> **Work task**: Copy exactly, and copy only, the lines from the one bearing "Reino Unido" through the final line of the records.

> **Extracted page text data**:
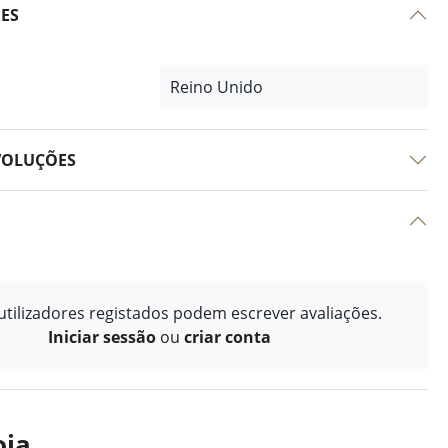
ÕES
Reino Unido
VOLUÇÕES
tilizadores registados podem escrever avaliações.
Iniciar sessão
ou
criar conta
oja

> **Solution**:
Reino Unido
VOLUÇÕES
tilizadores registados podem escrever avaliações.
Iniciar sessão
ou
criar conta
oja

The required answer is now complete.